Here’s what UC says about the chances of being plucked from massive waitlists at UCSC, systemwide
Tens of thousands of UC applicants are wait-listed this year amid record applications, and admissions chiefs say forecasting chances of being selected is as uncertain as ever. At UC Santa Cruz, admissions director Michelle Whittingham says she wouldn’t even use waitlists if she didn’t have to. But enrollment prediction — a discipline that aims to meld the science of data analysis with the guesswork of anticipating teenage whims — can be dicey.
Anika Madan, a senior at Sunny Hills High in Fullerton, had a loaded school resume when she applied to six University of California campuses for admission this fall: a 4.6 GPA, 11 college-level courses, student leadership positions and community service building robotic hands for people with disabilities.
She was accepted to UC campuses at Irvine, Riverside and Santa Barbara — but wait-listed at Berkeley, Davis and San Diego.
Once again she is on edge — along with tens of thousands of others — as yet another nail-biting phase of a record-breaking UC admission season begins this week. Campuses are diving into their massive waitlists, selecting students to fill the seats of those who turned down UC offers by the May 1 college decision day. For the waitlisted, this next round is sparking more anxiety, frustration and even defiance as they try to decide whether to hold out for an offer from a favored campus or just move on.

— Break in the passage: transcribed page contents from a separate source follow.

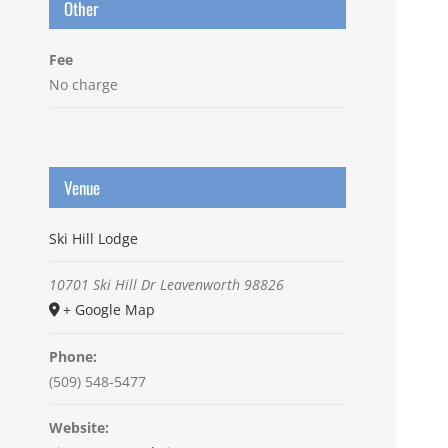
Other
Fee
No charge
Venue
Ski Hill Lodge
10701 Ski Hill Dr
Leavenworth
98826
+ Google Map
Phone:
(509) 548-5477
Website:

So what are the chances of being plucked from a waitlist?
Last year, UC undergraduate campuses extended more than 112,000 offers to be placed on a waitlist and students accepted more than half of them. UC ultimately offered about 34,000 seats to waitlisted students — more than double the number in 2019. Admission rates of waitlisted students rose at UCLA to 19% in 2020 from 13% in 2019. They increased during that same period at San Diego to 27% from 22%; Irvine to 24% from 19%; Riverside to 67% from 34%; and Santa Cruz to 86% from 62%. Berkeley and Davis also substantially increased their offers to 1,668 and 4,282, respectively, last year over 2019, but their admission rates were not immediately available.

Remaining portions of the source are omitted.